Life is made up of choices. And every choice is a bet. Trying a new restaurant is a bet that the food will be better than you expect. This is a micro bet. Saying yes to coffee is a bet that the conversation beats thirty minutes of work. This is a small bet. Quitting your job to start a company is a bet that you will be more financially well-off and live a more fulfilled life than if you had stayed at your old company. This is a big bet. Investing a billion dollars is a bet on astronomical returns decades down the line. This is a huge bet.

You are always betting. The question is whether you know what you're staking, what game you're playing, and whether your bet size matches your stage of life.

Bets Have Two Variables

Bets Have Two Games

"Choose your investments like you have twenty punchcard slots in a lifetime. Each investment is a punchcard." — Warren Buffett

The lower your cost per shot, the more shots you take, and the lower your hit rate is.

The higher your cost per shot, the fewer shots you take, and the higher your hit rate must be.

Do NOT play both at the same time.

Do NOT take small bets with the seriousness of large ones, or large bets with the casualness of small ones.

Life Stage → Cost Structure → Bet Strategy → Selectivity

When you're young: Cost per small bet is near zero. Ample time, no dependencies, no reputation to protect, low burn rate. Run massive volume of small bets. Hundreds of conversations, experiments, projects that optimize learning rate and not raw outcome.

Cost per big bet is maxed out. Locking into a wrong college, company, or relationship at twenty doesn't cost you that one isolated thing. It costs you the next decade of your life trajectory. Therefore, be ferociously selective on big bets even when the dollar cost is zero, because life-stakes are the binding variable.

When you're older, it completely inverts: Time becomes scarce, greater dependencies, attention fragments, reputation matters. Minimize small bets that have now become highly costly.

Cost per big bet is now much more affordable. Capital, network, and track record have all been accumulating and compounding, increasing your resource-stakes. Your life trajectory is also mostly set, so life-stakes are lower. You can take a greater quantity and magnitude of bets without fear of altering your entire life trajectory.

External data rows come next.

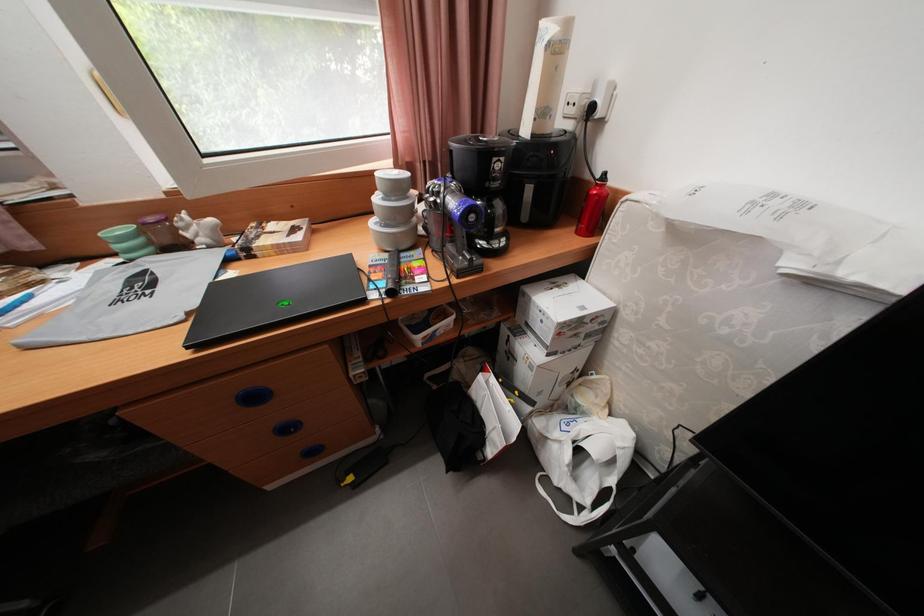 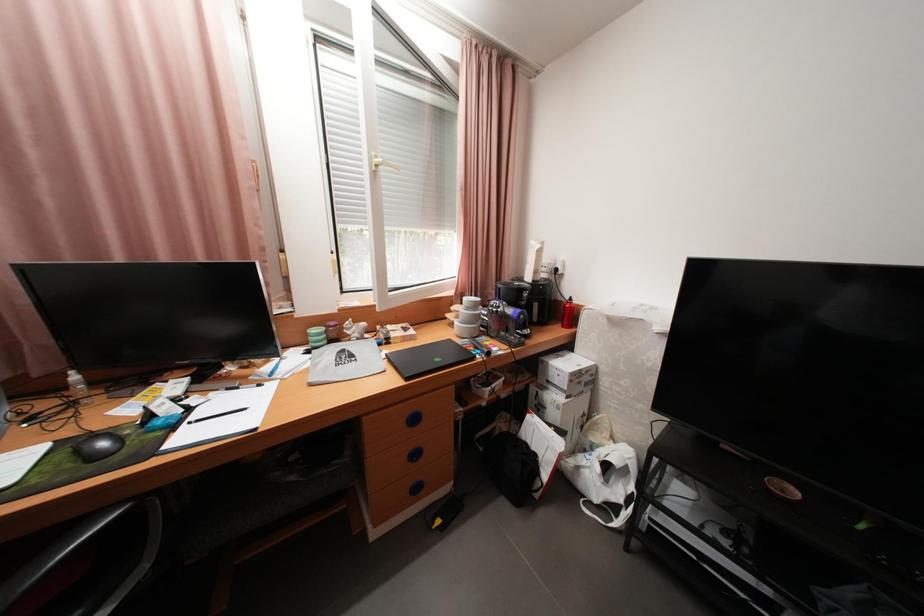 Question: Based on the continuous images, in which direction is the camera rotating? Reply with the corresponding letter.

Choices:
 (A) Left
 (B) Right
 (C) Up
 (D) Down

Answer: (C) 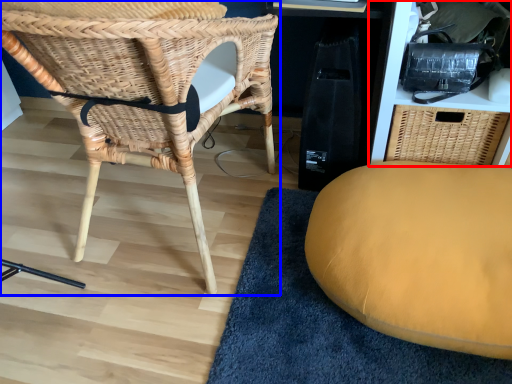 Question: Which object appears closest to the camera in this image, shelf (highlighted by a red box) or chair (highlighted by a blue box)?

Choices:
 (A) shelf
 (B) chair

Answer: (B) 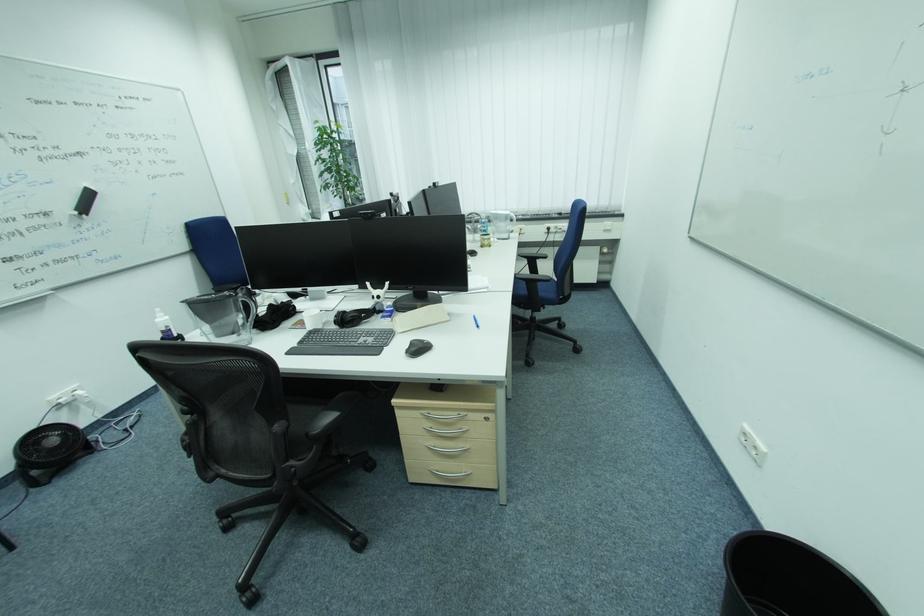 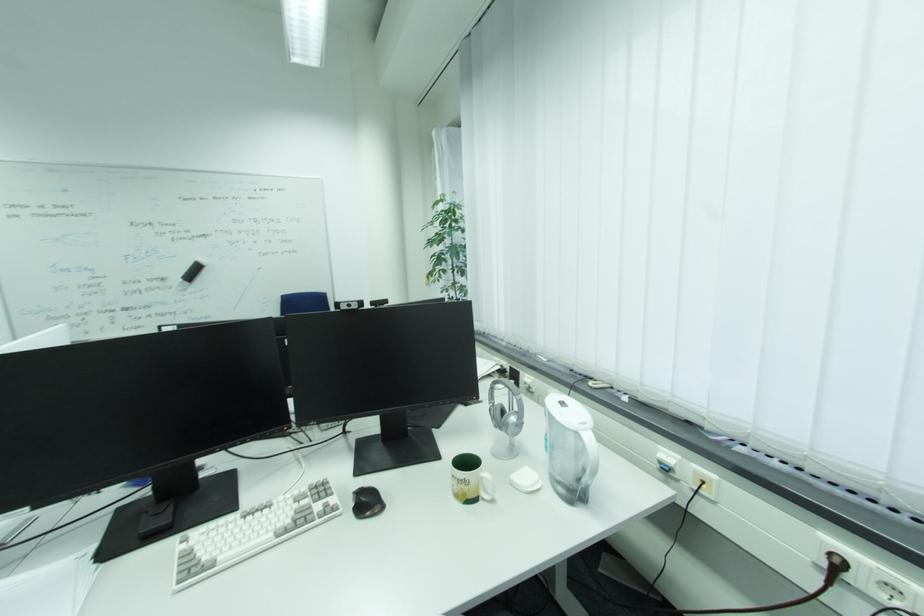 The point at (81,211) is marked in the first image. Where is the corresponding point in the second image?

(189, 278) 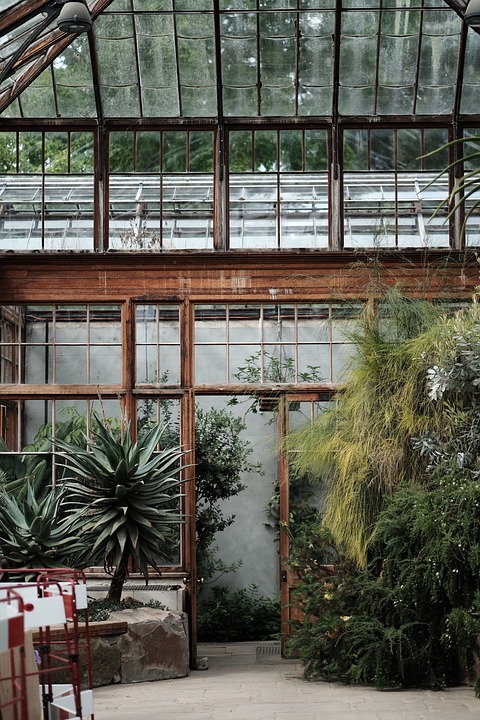 At what (x,y) coordinates should I click in order to perform the action: click on side windows. Please return your answer as a coordinate pair (x, y). The image size is (480, 720). Looking at the image, I should click on (49, 150), (283, 147), (178, 145), (298, 228), (238, 332), (73, 369). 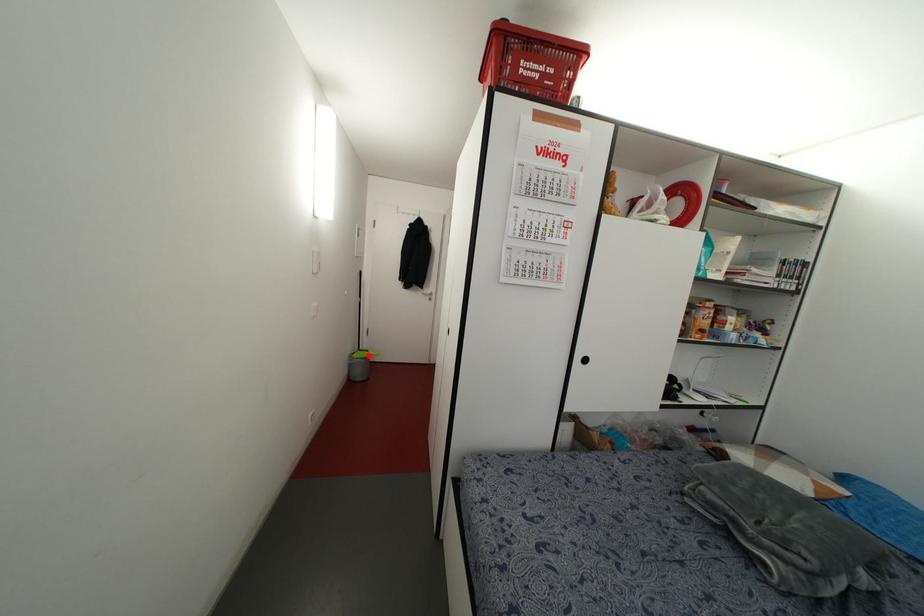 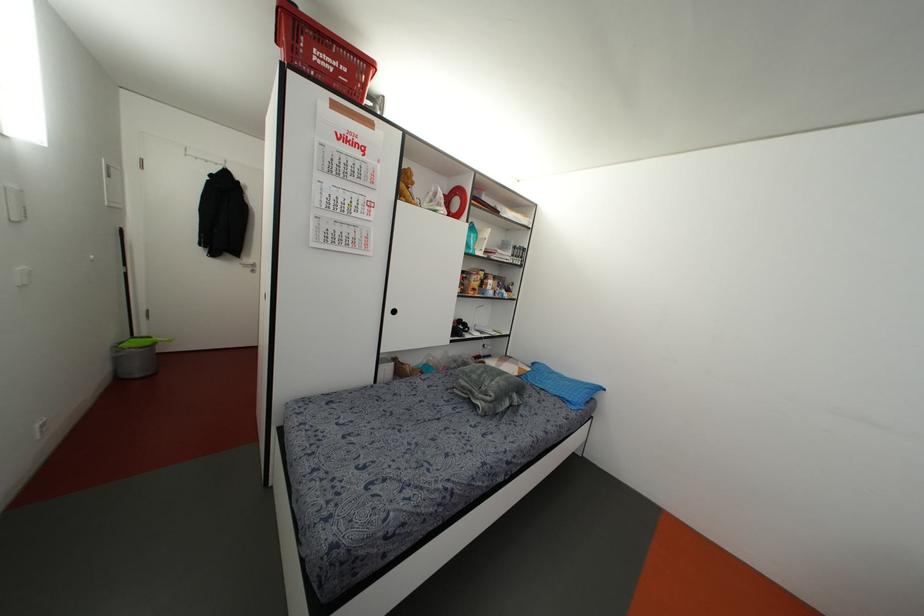 Question: I am providing you with two images of the same scene from different viewpoints. Given a red point in image1, look at the same physical point in image2. Is it:

Choices:
 (A) Closer to the viewpoint
 (B) Farther from the viewpoint

Answer: (B)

Once you have mapped your age to your bet cost structure, you can determine your strategy.

Generally, the younger you are, the farther you should lean to the quantity strategy, and the older you are, the farther you should lean to the quality strategy. As age increases, life-stakes and cost per big bet decrease while resource-stakes and cost per small bet increase.

Once you have determined your bet strategy (quality or quantity), selectivity should follow.

If you are playing the quantity game, you don't have time or resources to vet each bet, due to the sheer volume you are operating at, and thus selectivity naturally drops. Every second deciding whether to take a coffee chat is missing out on a coffee chat you could be having right now.

If you are playing the quality game, you have plenty of time and resources to vet each bet since there are so few bets to vet, and thus selectivity naturally increases. Every second making small bets, is time spent not preparing and looking for the big bet of the decade.

If older people should take more big bets, why does Buffett take so few?

The answer lies in the definition of a "big bet" itself.

When a young person says "big bet," they mean life trajectory. When Buffett says "big bet," he means portfolio-fraction. These are correlated for young people because every life-stakes bet also consumes a large fraction of their resources. However, they are completely decoupled for Buffett because his trajectory was set fifty years ago. His life-stakes are near zero on every financial bet he makes.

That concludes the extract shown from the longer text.